Please restate each line of the material word for word and omit any pictures.

SUPPLIED MATERIAL
____________
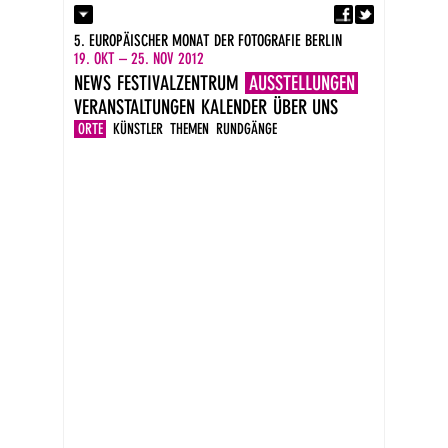
Fa
Kontakt
5. EUROPÄISCHER MONAT DER FOTOGRAFIE BERLIN
Presse
19. OKT – 25. NOV 2012
Kataloge
NEWS
FESTIVALZENTRUM
AUSSTELLUNGEN
Newsletter
VERANSTALTUNGEN
KALENDER
ÜBER UNS
Impressum
DE
ORTE
KÜNSTLER
THEMEN
RUNDGÄNGE
EN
____________
YOUR SOLUTION
Fa
Kontakt
5. EUROPÄISCHER MONAT DER FOTOGRAFIE BERLIN
Presse
19. OKT – 25. NOV 2012
Kataloge
NEWS
FESTIVALZENTRUM
AUSSTELLUNGEN
Newsletter
VERANSTALTUNGEN
KALENDER
ÜBER UNS
Impressum
DE
ORTE
KÜNSTLER
THEMEN
RUNDGÄNGE
EN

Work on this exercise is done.